Thinking Thursday

This will be the third thinking post I’ve begun.  I have quite a bit on my mind and I’m having a helluva time picking something.  Join me in thinking about…

Things I don’t know about sex.

How in the world would one think about things they don’t know?!  I know a lot, but what I don’t know outnumbers what I do probably a thousand to one.  I haven’t done actual research into that statistic, but let’s just go with it.

Specifically, I am thinking about orgasms.  I like them.  Sex is one of my favorite activity, and I’ve had a lot of orgasms.  I get off easily, never really needed foreplay, and have multiple orgasms every time.
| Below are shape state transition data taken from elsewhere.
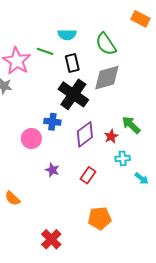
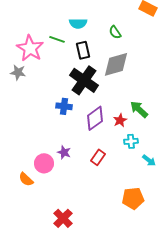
green semicircle: (106, 44) -> (115, 32), size x0.6
pink circle: (31, 139) -> (44, 163), moved
orange pentagon: (100, 218) -> (133, 198), moved

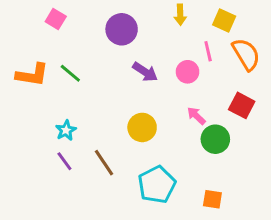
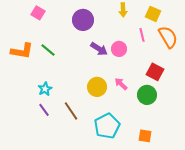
pink circle: (188, 72) -> (119, 49), moved
red square: (242, 105) -> (155, 72), moved
pink arrow: (196, 116) -> (121, 84), moved

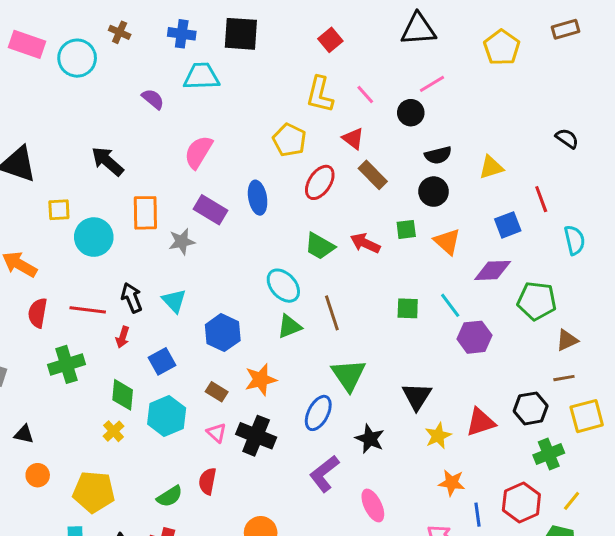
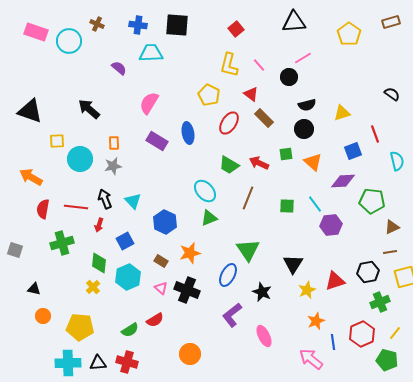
orange rectangle: (145, 213) -> (114, 143), size x0.6
gray star: (182, 242) -> (113, 166), moved
brown line: (332, 313) -> (248, 198), moved, turned 40
red semicircle: (208, 481) -> (155, 320), turned -132
orange star: (452, 483) -> (316, 321), turned -30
I can get off by pure fucking, or a little clit action, or anal only, with just a leg… I don’t know if that’s a good thing or a bad thing, it’s just how I’m made. So I’ve never really THOUGHT about orgasms other than to think that I want one, I want more, when can I have one.

 

Apparently, this has not been my wisest course of action.  I should have been researching and thinking and practicing all of these (how many? 36 – 13 = 23) TWENTY THREE years.  I read Elle’s post yesterday and kind of felt like I’d been punched in the gut!  Seriously!  Squirting?…everyone?…welcomed?!

Now, I am certainly no prude (remember, sex is my favorite activity!) and I’ve seen quite a bit of porn.  I enjoy watching porn, actually.  I’ve seen girls squirting, but I always just thought… what the hell did I think?  I guess that it was rare? A weird, special talent? An accident of nature?  I’m not sure – I really never sat down to think about it.  It looks messy and dehydrating, so I just wanted those porn girls to grab a drink of water!

Turns out, I’ve been sheltered and am completely in the dark on this subject.  HOW DID THAT HAPPEN!?  Why has no one ever told me that this is something I should be trying to figure out?!  Make no mistake – I’ve had orgasms where I shake and shudder, where I feel like I am not even in my body anymore, where you could do ANYTHING to me and I just wouldn’t care, where I nearly pass out, where I utter sounds I didn’t even know I could make.  I’ve felt like I needed to pee, but didn’t need to pee… and fought that feeling with all that I had.  Maybe I was close?  Maybe I can do this? If only I’d known!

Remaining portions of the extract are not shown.